**What needs to be done**
Pull every line with "sending" from the data.

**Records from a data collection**

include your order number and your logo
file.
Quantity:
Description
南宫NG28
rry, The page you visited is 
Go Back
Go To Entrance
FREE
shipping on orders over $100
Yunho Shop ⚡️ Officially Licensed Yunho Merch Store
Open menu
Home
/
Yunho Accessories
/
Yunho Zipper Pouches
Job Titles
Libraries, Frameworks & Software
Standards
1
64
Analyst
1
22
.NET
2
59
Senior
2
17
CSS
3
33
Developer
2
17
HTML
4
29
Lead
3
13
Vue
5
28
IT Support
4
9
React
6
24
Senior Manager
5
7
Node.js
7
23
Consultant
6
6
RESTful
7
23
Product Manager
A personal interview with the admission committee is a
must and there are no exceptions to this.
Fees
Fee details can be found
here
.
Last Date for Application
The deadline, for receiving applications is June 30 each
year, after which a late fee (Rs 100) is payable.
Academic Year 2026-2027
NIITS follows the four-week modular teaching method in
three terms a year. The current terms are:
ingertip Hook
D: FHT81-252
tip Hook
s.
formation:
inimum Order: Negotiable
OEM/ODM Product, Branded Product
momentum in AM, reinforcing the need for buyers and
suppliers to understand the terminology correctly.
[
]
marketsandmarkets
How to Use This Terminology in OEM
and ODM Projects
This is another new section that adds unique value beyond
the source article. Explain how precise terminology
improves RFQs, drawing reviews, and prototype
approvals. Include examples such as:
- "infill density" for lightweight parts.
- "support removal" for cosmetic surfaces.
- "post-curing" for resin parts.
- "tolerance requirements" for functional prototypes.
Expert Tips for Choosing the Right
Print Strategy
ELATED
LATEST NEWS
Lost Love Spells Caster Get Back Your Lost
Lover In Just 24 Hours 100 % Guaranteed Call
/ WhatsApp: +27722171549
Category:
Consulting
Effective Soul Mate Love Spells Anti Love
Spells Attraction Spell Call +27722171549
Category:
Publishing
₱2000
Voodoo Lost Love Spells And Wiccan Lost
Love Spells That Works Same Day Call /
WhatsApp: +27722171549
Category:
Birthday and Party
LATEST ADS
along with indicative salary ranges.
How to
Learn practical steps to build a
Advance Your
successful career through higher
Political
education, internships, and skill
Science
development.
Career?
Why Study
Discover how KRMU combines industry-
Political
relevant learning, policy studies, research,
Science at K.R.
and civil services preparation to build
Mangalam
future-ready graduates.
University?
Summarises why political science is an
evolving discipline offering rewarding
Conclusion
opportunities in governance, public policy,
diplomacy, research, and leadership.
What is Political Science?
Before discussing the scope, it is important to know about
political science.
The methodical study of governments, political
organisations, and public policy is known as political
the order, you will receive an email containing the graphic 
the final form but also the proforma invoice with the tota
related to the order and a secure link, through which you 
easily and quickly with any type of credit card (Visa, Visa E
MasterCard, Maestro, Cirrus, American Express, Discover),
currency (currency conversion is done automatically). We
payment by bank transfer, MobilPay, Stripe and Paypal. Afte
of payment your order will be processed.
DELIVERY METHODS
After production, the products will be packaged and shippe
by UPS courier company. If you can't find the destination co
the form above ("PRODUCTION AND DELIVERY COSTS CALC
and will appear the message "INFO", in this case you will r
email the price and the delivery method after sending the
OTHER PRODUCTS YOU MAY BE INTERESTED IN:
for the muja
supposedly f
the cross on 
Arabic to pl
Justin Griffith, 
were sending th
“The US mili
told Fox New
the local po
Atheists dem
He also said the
...
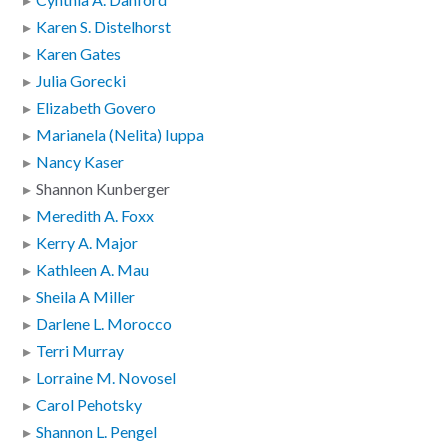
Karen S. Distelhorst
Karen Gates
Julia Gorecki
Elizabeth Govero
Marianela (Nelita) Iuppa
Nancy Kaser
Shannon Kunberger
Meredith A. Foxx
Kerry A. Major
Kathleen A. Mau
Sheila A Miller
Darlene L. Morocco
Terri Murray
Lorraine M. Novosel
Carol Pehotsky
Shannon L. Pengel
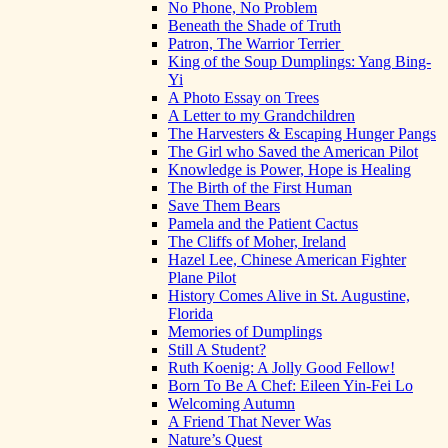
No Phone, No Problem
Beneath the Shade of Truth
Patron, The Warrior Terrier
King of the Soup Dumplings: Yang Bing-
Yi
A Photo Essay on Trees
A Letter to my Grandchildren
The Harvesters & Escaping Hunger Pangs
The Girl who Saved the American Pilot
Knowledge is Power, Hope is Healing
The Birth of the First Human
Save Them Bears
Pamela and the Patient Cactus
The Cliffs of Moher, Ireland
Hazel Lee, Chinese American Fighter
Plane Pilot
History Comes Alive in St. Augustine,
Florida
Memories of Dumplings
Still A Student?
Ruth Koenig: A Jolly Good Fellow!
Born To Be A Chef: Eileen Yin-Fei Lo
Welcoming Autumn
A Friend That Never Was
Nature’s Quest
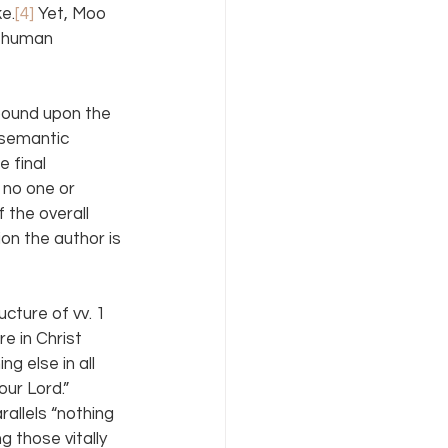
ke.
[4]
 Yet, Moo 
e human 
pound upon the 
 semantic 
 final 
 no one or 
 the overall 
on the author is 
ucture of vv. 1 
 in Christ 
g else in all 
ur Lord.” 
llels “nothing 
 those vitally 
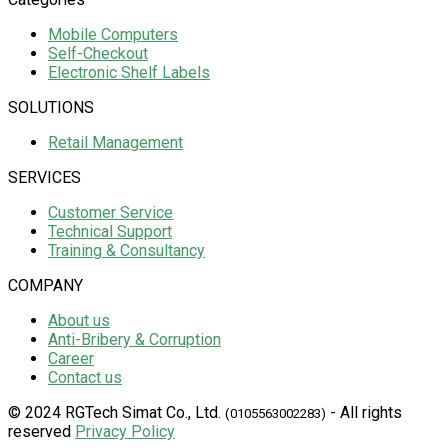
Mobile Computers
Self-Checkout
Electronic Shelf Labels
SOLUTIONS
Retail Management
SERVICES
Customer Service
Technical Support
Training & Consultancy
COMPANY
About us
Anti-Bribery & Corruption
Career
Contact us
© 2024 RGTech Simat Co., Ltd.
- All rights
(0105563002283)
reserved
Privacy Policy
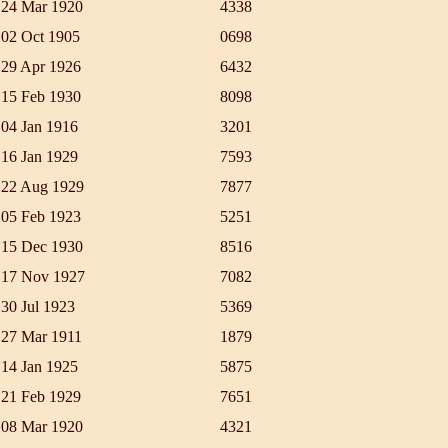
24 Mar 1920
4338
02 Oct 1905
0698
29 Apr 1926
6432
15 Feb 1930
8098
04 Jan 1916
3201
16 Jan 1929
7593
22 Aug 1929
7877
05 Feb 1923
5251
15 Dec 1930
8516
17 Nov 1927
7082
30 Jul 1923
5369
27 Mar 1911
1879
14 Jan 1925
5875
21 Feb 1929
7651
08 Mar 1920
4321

**Solution for this task**
email the price and the delivery method after sending the
were sending th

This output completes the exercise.